**Problem statement:** Could you filter the records below and keep only the lines with the word "krmící"?

**Provided data:**
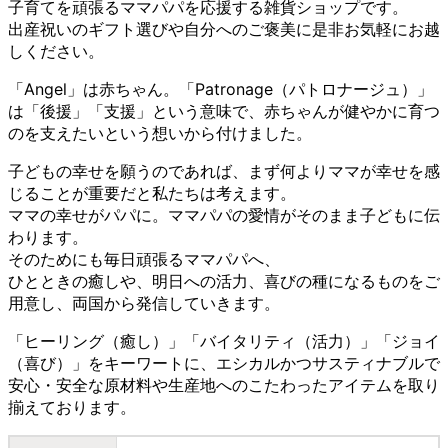
子育てを頑張るママパパを応援する雑貨ショップです。
出産祝いのギフト選びや自分へのご褒美に是非お気軽にお越
しください。
「Angel」は赤ちゃん。「Patronage（パトロナージュ）」
は「後援」「支援」という意味で、赤ちゃんが健やかに育つ
のを支えたいという想いから付けました。
子どもの幸せを願うのであれば、まず何よりママが幸せを感
じることが重要だと私たちは考えます。
ママの幸せがパパに。ママパパの愛情がそのまま子どもに伝
わります。
そのためにも毎日頑張るママパパへ、
ひとときの癒しや、明日への活力、喜びの種になるものをご
用意し、両国から発信していきます。
「ヒーリング（癒し）」「バイタリティ（活力）」「ジョイ
（喜び）」をキーワートに、エシカルかつサスティナブルで
安心・安全な原材料や生産地へのこたわったアイテムを取り
揃えております。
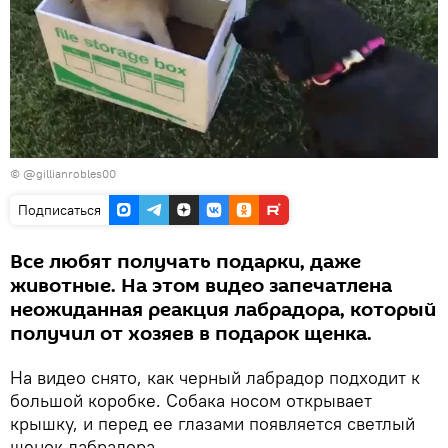
© @gillianrobles00
Подписаться
Все любят получать подарки, даже
животные. На этом видео запечатлена
неожиданная реакция лабрадора, который
получил от хозяев в подарок щенка.
На видео снято, как черный лабрадор подходит к
большой коробке. Собака носом открывает
крышку, и перед ее глазами появляется светлый
щенок лабрадора.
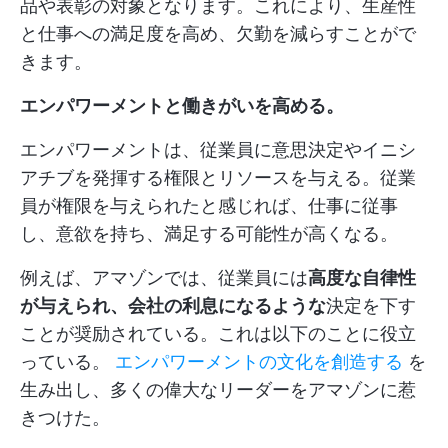
品や表彰の対象となります。これにより、生産性
と仕事への満足度を高め、欠勤を減らすことがで
きます。
エンパワーメントと働きがいを高める。
エンパワーメントは、従業員に意思決定やイニシ
アチブを発揮する権限とリソースを与える。従業
員が権限を与えられたと感じれば、仕事に従事
し、意欲を持ち、満足する可能性が高くなる。
例えば、アマゾンでは、従業員には
高度な自律性
が与えられ、会社の利息になるような
決定を下す
ことが奨励されている。これは以下のことに役立
っている。
エンパワーメントの文化を創造する
を
生み出し、多くの偉大なリーダーをアマゾンに惹
きつけた。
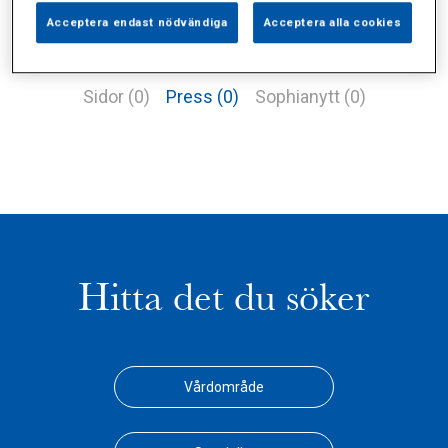
Acceptera endast nödvändiga
Acceptera alla cookies
Alla (2)
Vårdgivare (1)
Specialister (0)
Sidor (0)
Press (0)
Sophianytt (0)
Hitta det du söker
Vårdområde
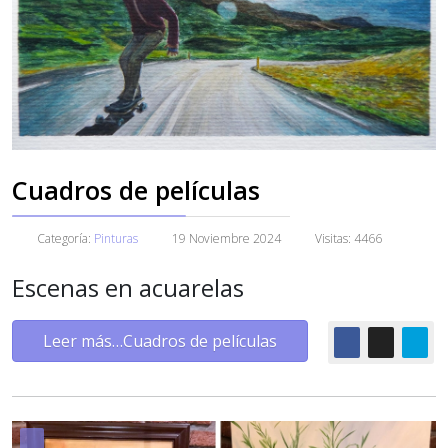
Cuadros de películas
Categoría:
Pinturas
19 Noviembre 2024
Visitas: 4466
Escenas en acuarelas
Leer más…Cuadros de películas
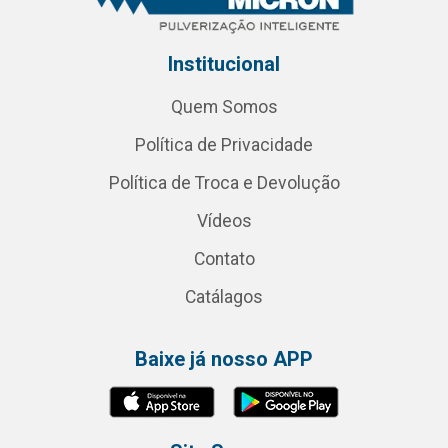
Institucional
Quem Somos
Política de Privacidade
Política de Troca e Devolução
Vídeos
Contato
Catálagos
Baixe já nosso APP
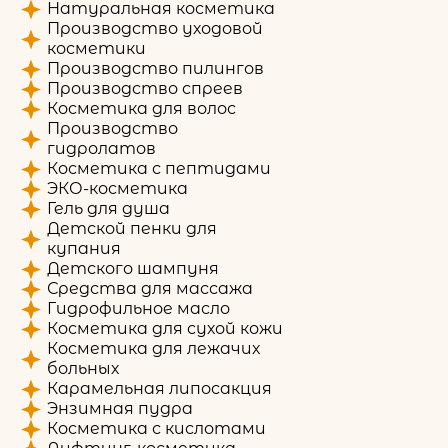
Натуральная косметика
Производство уходовой
косметики
Производство пилингов
Производство спреев
Косметика для волос
Производство
гидролатов
Косметика с пептидами
ЭКО-косметика
Гель для душа
Детской пенки для
купания
Детского шампуня
Средства для массажа
Гидрофильное масло
Косметика для сухой кожи
Косметика для лежачих
больных
Карамельная липосакция
Энзимная пудра
Косметика с кислотами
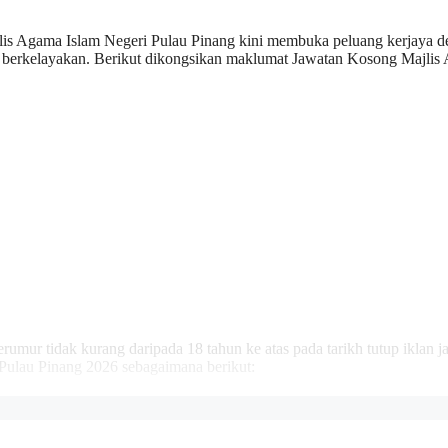
jlis Agama Islam Negeri Pulau Pinang kini membuka peluang kerjaya 
 berkelayakan. Berikut dikongsikan maklumat Jawatan Kosong Majlis
mur tidak kurang daripada 18 tahun ke atas pada tarikh tutup iklan j
Pulau Pinang 2026 sebagaimana berikut:
lam Pulau Pinang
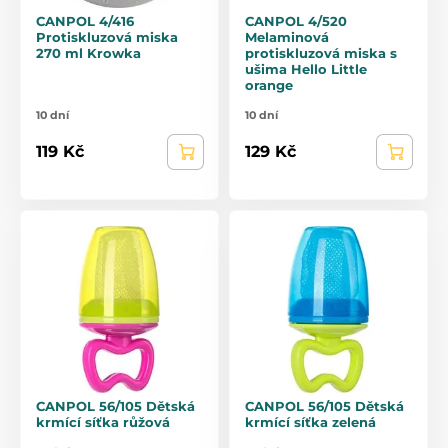
CANPOL 4/416
CANPOL 4/520
Protiskluzová miska
Melaminová
270 ml Krowka
protiskluzová miska s
ušima Hello Little
orange
10 dní
10 dní
119 Kč
129 Kč
CANPOL 56/105 Dětská
CANPOL 56/105 Dětská
krmící síťka růžová
krmící síťka zelená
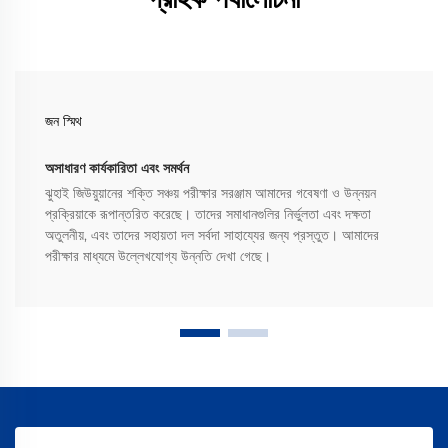
জন স্মিথ
অসাধারণ কার্যকারিতা এবং সমর্থন
ঝুহাই জিউয়ুয়ানের শক্তি সঞ্চয় পরীক্ষার সরঞ্জাম আমাদের গবেষণা ও উন্নয়ন
প্রক্রিয়াকে রূপান্তরিত করেছে। তাদের সমাধানগুলির নির্ভুলতা এবং দক্ষতা
অতুলনীয়, এবং তাদের সহায়তা দল সর্বদা সাহায্যের জন্য প্রস্তুত। আমাদের
পরীক্ষার মাধ্যমে উল্লেখযোগ্য উন্নতি দেখা গেছে।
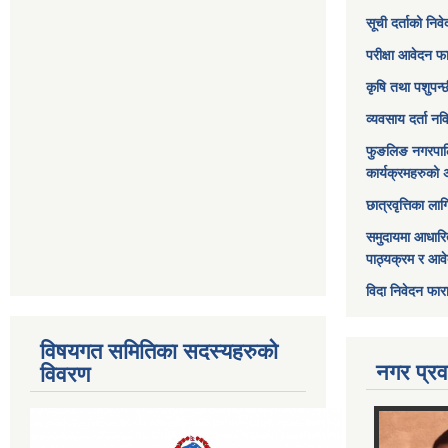
सूची दर्ताको निव
परीक्षा आवेदन फ
कृषि तथा पशुपन्
व्यवसाय दर्ता न
फुङलिङ नगरपाल
कार्यक्रमहरुको 
छात्रवृत्तिका ल
समुदायमा आधारि
पाठ्यक्रम र आव
विदा निवेदन फार
विषयगत समितिका सदस्यहरुको
नगर प्रव
विवरण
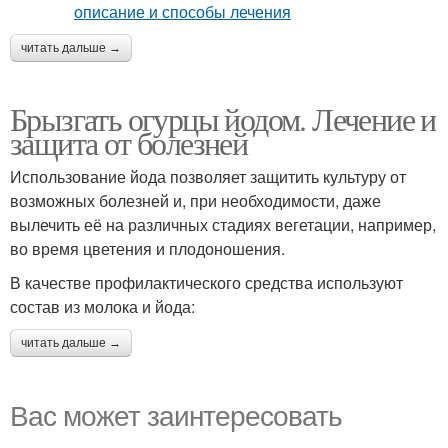
читать дальше →
Брызгать огурцы йодом. Лечение и
защита от болезней
Использование йода позволяет защитить культуру от
возможных болезней и, при необходимости, даже
вылечить её на различных стадиях вегетации, например,
во время цветения и плодоношения.
В качестве профилактического средства используют
состав из молока и йода:
читать дальше →
Вас может заинтересовать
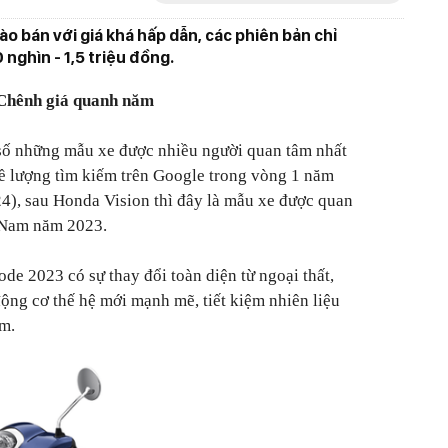
o bán với giá khá hấp dẫn, các phiên bản chỉ
 nghìn - 1,5 triệu đồng.
Chênh giá quanh năm
ố những mẫu xe được nhiều người quan tâm nhất
ề lượng tìm kiếm trên Google trong vòng 1 năm
24), sau Honda Vision thì đây là mẫu xe được quan
t Nam năm 2023.
de 2023 có sự thay đổi toàn diện từ ngoại thất,
động cơ thế hệ mới mạnh mẽ, tiết kiệm nhiên liệu
ệm.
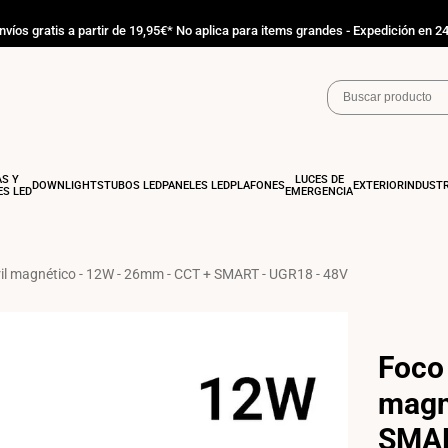
nvíos gratis a partir de 19,95€* No aplica para items grandes - Expedición en 2
AS Y
LUCES DE
DOWNLIGHTS
TUBOS LED
PANELES LED
PLAFONES
EXTERIOR
INDUSTR
S LED
EMERGENCIA
rril magnético - 12W - 26mm - CCT + SMART - UGR18 - 48V
Foco 
magn
SMAR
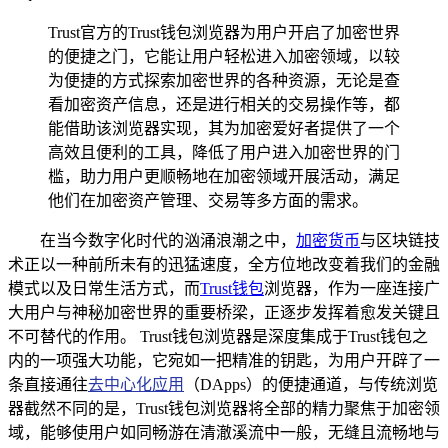
Trust官方的Trust钱包浏览器为用户开启了加密世界
的便捷之门，它能让用户轻松进入加密领域，以较
为便捷的方式探索加密世界的各种资源，无论是查
看加密资产信息，还是进行相关的交易操作等，都
能借助该浏览器实现，其为加密爱好者提供了一个
高效且便利的工具，降低了用户进入加密世界的门
槛，助力用户更顺畅地在加密领域开展活动，满足
他们在加密资产管理、交易等多方面的需求。
在当今数字化时代的汹涌浪潮之中，
加密货币
与区块链技
术正以一种前所未有的迅猛速度，全方位地改变着我们的金融
模式以及日常生活方式，而
Trust钱包
浏览器，作为一座连接广
大用户与神秘加密世界的重要桥梁，正逐步发挥着愈发关键且
不可替代的作用。 Trust钱包浏览器是深度集成于Trust钱包之
内的一项强大功能，它宛如一把精准的钥匙，为用户开辟了一
条直接通往
去中心化应用
（DApps）的便捷通道，与传统浏览
器截然不同的是，Trust钱包浏览器将全部的精力聚焦于加密领
域，能够使用户如同畅游在清澈溪流中一般，无缝且流畅地与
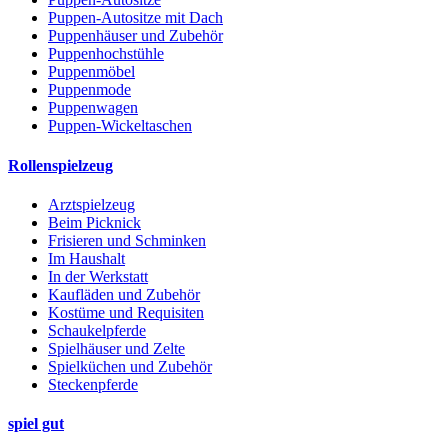
Puppen-Autositze mit Dach
Puppenhäuser und Zubehör
Puppenhochstühle
Puppenmöbel
Puppenmode
Puppenwagen
Puppen-Wickeltaschen
Rollenspielzeug
Arztspielzeug
Beim Picknick
Frisieren und Schminken
Im Haushalt
In der Werkstatt
Kaufläden und Zubehör
Kostüme und Requisiten
Schaukelpferde
Spielhäuser und Zelte
Spielküchen und Zubehör
Steckenpferde
spiel gut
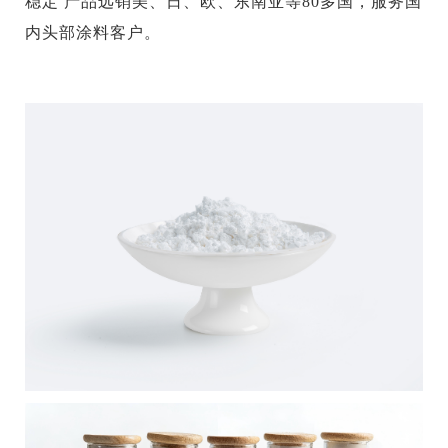
稳定 产品远销美、日、欧、东南亚等80多国，服务国
内头部涂料客户。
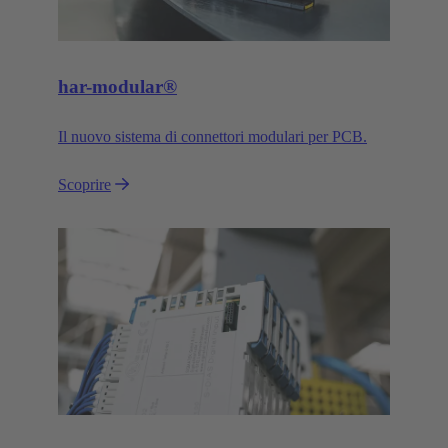
har-modular®
Il nuovo sistema di connettori modulari per PCB.
Scoprire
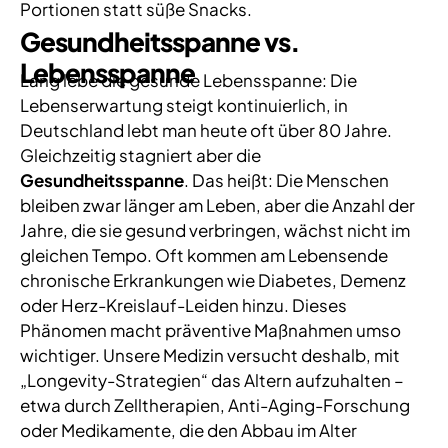
Portionen statt süße Snacks.
Gesundheitsspanne vs.
Lebensspanne
Lang lebe die gesunde Lebensspanne: Die
Lebenserwartung steigt kontinuierlich, in
Deutschland lebt man heute oft über 80 Jahre.
Gleichzeitig stagniert aber die
Gesundheitsspanne
. Das heißt: Die Menschen
bleiben zwar länger am Leben, aber die Anzahl der
Jahre, die sie gesund verbringen, wächst nicht im
gleichen Tempo. Oft kommen am Lebensende
chronische Erkrankungen wie Diabetes, Demenz
oder Herz-Kreislauf-Leiden hinzu. Dieses
Phänomen macht präventive Maßnahmen umso
wichtiger. Unsere Medizin versucht deshalb, mit
„Longevity-Strategien“ das Altern aufzuhalten –
etwa durch Zelltherapien, Anti-Aging-Forschung
oder Medikamente, die den Abbau im Alter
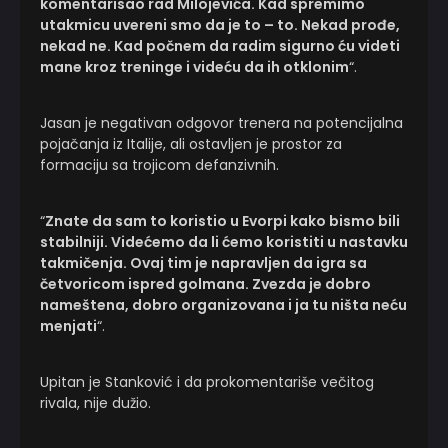
komentarisao rad Milojevića. Kad spremimo
utakmicu uvereni smo da je to – to. Nekad prođe,
nekad ne. Kad počnem da radim sigurno ću videti
mane kroz treninge i videću da ih otklonim
“.
Jasan je negativan odgovor trenera na potencijalna
pojačanja iz Italije, ali ostavljen je prostor za
formaciju sa trojicom defanzivnih.
“
Znate da sam to koristio u Evorpi kako bismo bili
stabilniji. Videćemo da li ćemo koristiti u nastavku
takmičenja. Ovaj tim je napravljen da igra sa
četvoricom ispred golmana. Zvezda je dobro
nameštena, dobro organizovana i ja tu ništa neću
menjati
“.
Upitan je Stanković i da prokomentariše večitog
rivala, nije dužio.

**Exercise answer:**
krmící síťka růžová
krmící síťka zelená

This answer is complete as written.